Some other, more sophisticated customers, have long been aware of the perils of connected car services.
Many vehicle armoring specialists routinely rip out all connected hardware from new cars as part of the build process, including microphones and GPS antennas, and sweep the cars for other hidden trackers and devices under the skin. In their place, they sometimes install completely proprietary communications systems that don’t even use cell signals, but rely on vintage, encrypted radiotelephone technology, or don’t include any phone-related hardware at all.
This has become more difficult over the past decade or so, as a lot of new cars now require software updates all the damn time. But in those cases where they cannot be avoided, they are done manually, with wires at the dealership. (And then the car is swept for tracking and listening devices again).

Of course, it’s not very practical for Americans just buying a Caddy crossover to rip out or otherwise disable all the connected hardware inside their cars even if they don’t subscribe to it, as often they’re just leasing a car. But those in the cybersecurity industry know that even if you don’t subscribe to something that’s installed, it doesn’t mean it’s not keeping track of you anyway for whatever reason.

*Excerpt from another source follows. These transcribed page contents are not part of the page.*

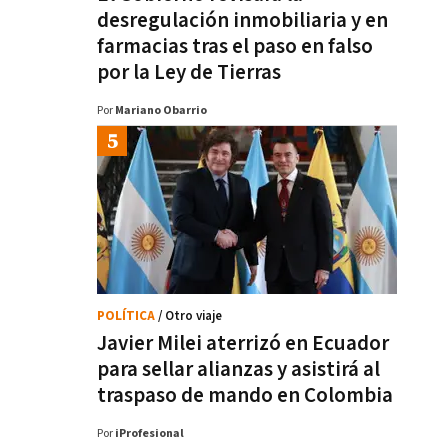
desregulación inmobiliaria y en
farmacias tras el paso en falso
por la Ley de Tierras
Por
Mariano Obarrio
POLÍTICA
/ Otro viaje
Javier Milei aterrizó en Ecuador
para sellar alianzas y asistirá al
traspaso de mando en Colombia
Por
iProfesional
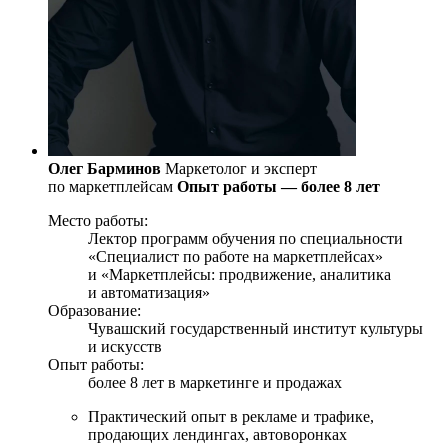
Олег Барминов
Маркетолог и эксперт
по маркетплейсам
Опыт работы — более 8 лет
Место работы:
Лектор программ обучения по специальности
«Специалист по работе на маркетплейсах»
и «Маркетплейсы: продвижение, аналитика
и автоматизация»
Образование:
Чувашский государственный институт культуры
и искусств
Опыт работы:
более 8 лет в маркетинге и продажах
Практический опыт в рекламе и трафике,
продающих лендингах, автоворонках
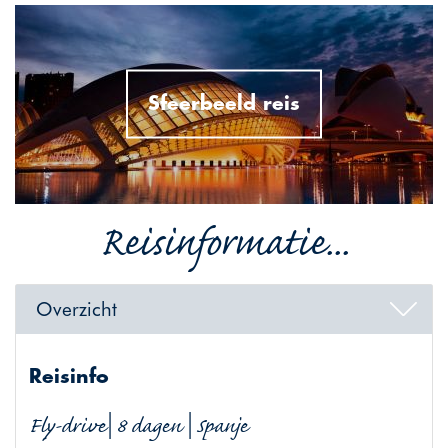
Sfeerbeeld reis
Reisinformatie...
Overzicht
Reisinfo
Fly-drive| 8 dagen | Spanje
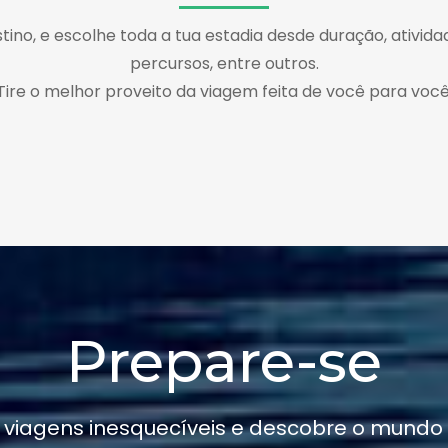
tino, e escolhe toda a tua estadia desde duração, atividad
percursos, entre outros.
Tire o melhor proveito da viagem feita de você para você
Prepare-se
 viagens inesquecíveis e descobre o mundo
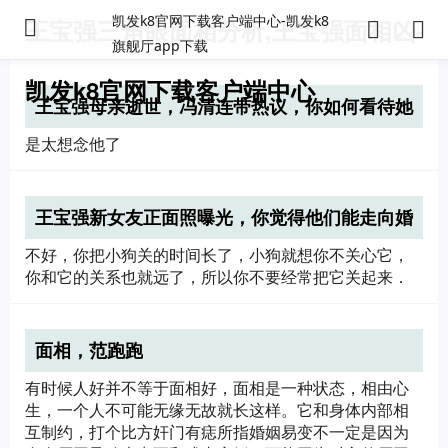
凯发k8官网下载客户端中心-凯发k8
王宝强三角眼面相分析,王宝强面相凶-
旗舰厅app下载
凯发k8官网下载客户端中心
王宝强母亲逝世，冯清连带热议，你如何看待她
和王宝强的感情？
是太想念他了
王宝强新女友正面照曝光，你觉得他们能走向婚
姻的殿堂吗?
不好，你把小狗关的时间长了，小狗就想你不关心它，
你和它的关系也就远了，所以你不要经常把它关起来．
面相，范跑跑
有时候人好并不等于面相好，面相是一种状态，相由心
生，一个人不可能无缘无故就长这样。它和身体内部相
互制约，打个比方奸门有痣所指婚姻易变不一定是因为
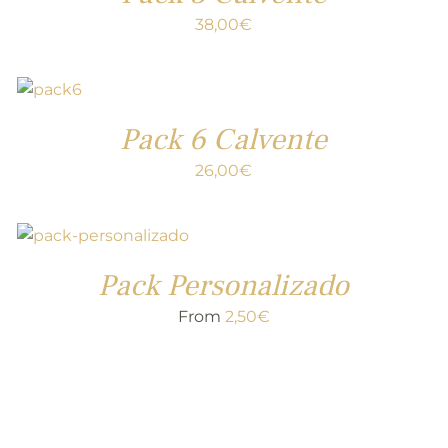
38,00
€
Pack 6 Calvente
26,00
€
Pack Personalizado
From
2,50
€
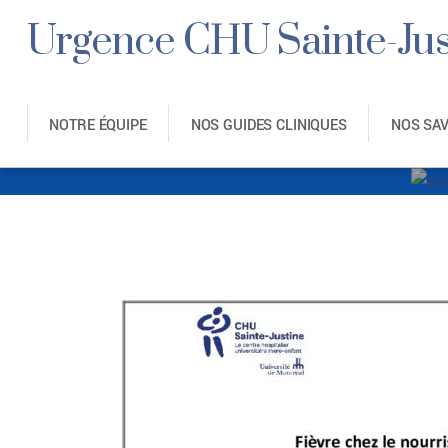
Urgence CHU Sainte-Jus
NOTRE ÉQUIPE
NOS GUIDES CLINIQUES
NOS SA
Guide clinique_F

If there is a possible sequel in the making, it could be the way in which conversational AI is now being integrated into cars, including GM cars. In 2022 GM teamed up with (surprise!) Google to bring Google Cloud’s conversational AI technology, Dialogflow to GM’s OnStar virtual assistant, which handles more than a million customer questions a month.
“The successful deployment of Google Cloud’s AI in GM’s OnStar service has now opened the door to future generative AI deployments being jointly piloted by GM and Google Cloud,” GM said in 2023.
That system is mostly geared toward helping drivers with navigation and routing. But at the end of the day, you’re still talking to a computer that is transcribing what you say on a server somewhere for the AI assistant to process it. So that’s something to keep in mind with any conversational AI, whether in a vehicle or not.
Ultimately, this whole depressing FTC episode is symptomatic of the 21st century drive to monetize everything imaginable through surveillance, now that the tech exists to make it a reality. So this won’t be the last time we’ll see a case like this, whether it involves in-car tech or not.
This is also why people move to places like rural Wyoming to live off the grid and drive hardware-defined vehicles (HDVs).